Si è conclusa con l’ovazione finale del pubblico l’opera lirica Il Trovatore, andata in scena venerdì sera presso il Teatro Marrucino di Chieti, per la regia di Matteo Mazzoni e la direzione d’orchestra di David Crescenzi, e prodotta nuovamente dal Teatro per la prima volta dopo oltre trent’anni. L’opera di Salvatore Cammarano e Giuseppe Verdi, rappresentata per la prima volta il 19 gennaio 1853 presso il Teatro Apollo di Roma, e parte della cosiddetta trilogia popolare assieme a Rigoletto e la Traviata, ha richiamato tutti gli appassionati della lirica, commossi e incantati dal connubio lacerante tra amore e morte, tra la libertà dettata dal proprio status di vita all’ossessione della vendetta che rende prigionieri senza alcuna via d’uscita, tra la spiritualità e la scelta di annullarsi come unica forma di rivendicazione e salvezza di sé stesso, che sono stati rappresentati sulla scena in tutta la loro potenza e maestosità, ottenendo i continui applausi del pubblico impressionato.
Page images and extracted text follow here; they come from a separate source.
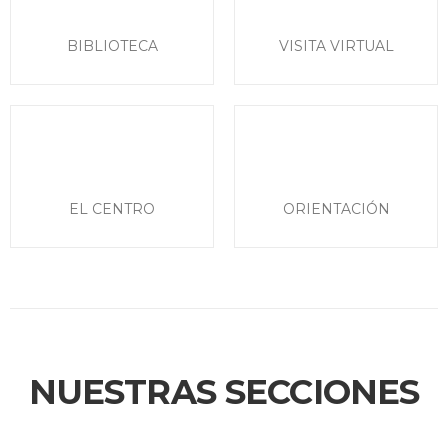
BIBLIOTECA
VISITA VIRTUAL
EL CENTRO
ORIENTACIÓN
NUESTRAS SECCIONES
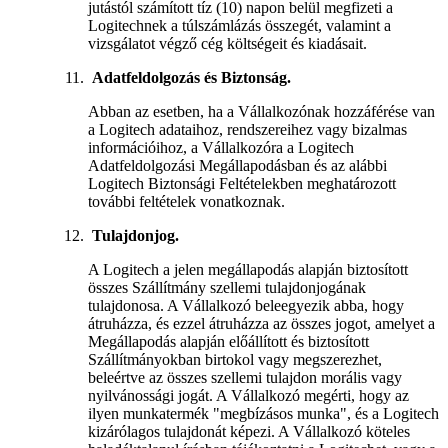
jutástól számított tíz (10) napon belül megfizeti a
Logitechnek a túlszámlázás összegét, valamint a
vizsgálatot végző cég költségeit és kiadásait.
Adatfeldolgozás és Biztonság.
Abban az esetben, ha a Vállalkozónak hozzáférése van
a Logitech adataihoz, rendszereihez vagy bizalmas
információihoz, a Vállalkozóra a Logitech
Adatfeldolgozási Megállapodásban és az alábbi
Logitech Biztonsági Feltételekben meghatározott
további feltételek vonatkoznak.
Tulajdonjog.
A Logitech a jelen megállapodás alapján biztosított
összes Szállítmány szellemi tulajdonjogának
tulajdonosa. A Vállalkozó beleegyezik abba, hogy
átruházza, és ezzel átruházza az összes jogot, amelyet a
Megállapodás alapján előállított és biztosított
Szállítmányokban birtokol vagy megszerezhet,
beleértve az összes szellemi tulajdon morális vagy
nyilvánossági jogát. A Vállalkozó megérti, hogy az
ilyen munkatermék "megbízásos munka", és a Logitech
kizárólagos tulajdonát képezi. A Vállalkozó köteles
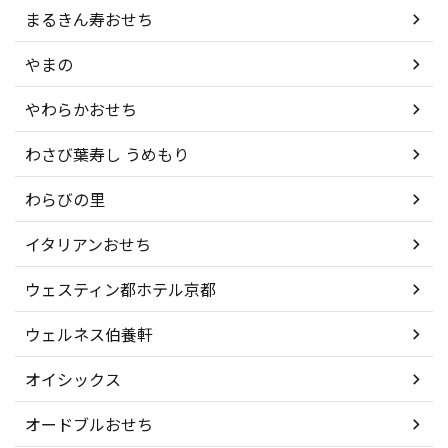
まるきん寿おせち
やまの
やわらかおせち
わさび葉寿し うめもり
わらびの里
イタリアンおせち
ウェスティン都ホテル京都
ウェルネス伯養軒
オイシックス
オードブルおせち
I cantanti Sarah Tisba e Diego Godoy, interpreti dei protagonisti Manrico ed Eleonora, in perfetta armonia con l’orchestra, si immedesimano perfettamente nei panni dei personaggi, regalando momenti di altissima tensione emotiva e amorosa al pubblico, rimasto ammaliato dinanzi alla potenza e alla tragicità dell’amore tra i protagonisti, inevitabilmente destinato alla morte. Un coinvolgimento amoroso reso ancora più forte dal Conte di Luna, interpretato in maniera eccelsa da Giuseppe Altomare, che dietro il suo ruolo di cattivo e di innamorato pronto a tutto pur di conquistare Leonora, mostra il suo animo da vero cavaliere, il suo amore sincero per la dama, il suo senso di onore, di famiglia, di affetto per il fratello scomparso, che chiudono l’opera con lo straziante “E vivo ancor”, simbolo ormai di una tragedia interamente e definitivamente connotata di morte, senza più via d’uscita.
Vera protagonista dell’opera la gitana Azucena, interpretata magistralmente da Maria Ermolaeva, figlia, madre, vittima e al tempo stesso carnefice, zingara libera ma in realtà prigioniera, in perfetta simbiosi tra l’amore per Manrico che considera suo figlio e il desiderio di vendetta che la conduce a sacrificarlo, che svetta in tutta la sua maestosità, prigioniera di se stessa e del suo lacerante conflitto interiore, fino alla brutale e tragica scena finale con l’espressione “Sei vendicata, o madre”, in tutta la sua potenza e all’apice della sua follia, causando i brividi e l’ovazione entusiastica del pubblico.
Il tutto reso ancor più suggestivo e struggente dalla straordinaria bravura dell’Orchestra dell’Istituzione Sinfonica Abruzzese e del Coro del Teatro Marrucino, e dalle scenografie, protagoniste dell’opera almeno quanto i personaggi, segnate dai colori della notte, cupi, romantici, simboli della fatalità della passione, dalle fiamme ardenti del rogo, causa, principio e fine della tragedia che si è consumata e si consuma in tutta l’opera, ma anche della natura libera e incontaminata in tutta la sua vitalità, simbolo dell’unica casa dei gitani, zingari senza dimora, e costantemente rievocata da Azucena in quanto patria e portatrice di pace.
Presente venerdì sera al Teatro, tra il pubblico entusiasta, anche il Presidente della Regione Abruzzo Marco Marsilio, insieme naturalmente al Direttore Artistico Giuliano Mazzoccante e al Direttore Amministrativo Cesare Di Martino, entrambi orgogliosi e fieri dell’eccellente offerta proposta agli appassionati della lirica e dell’altissimo livello raggiunto in Abruzzo, e non solo, dal Teatro Marrucino di Chieti.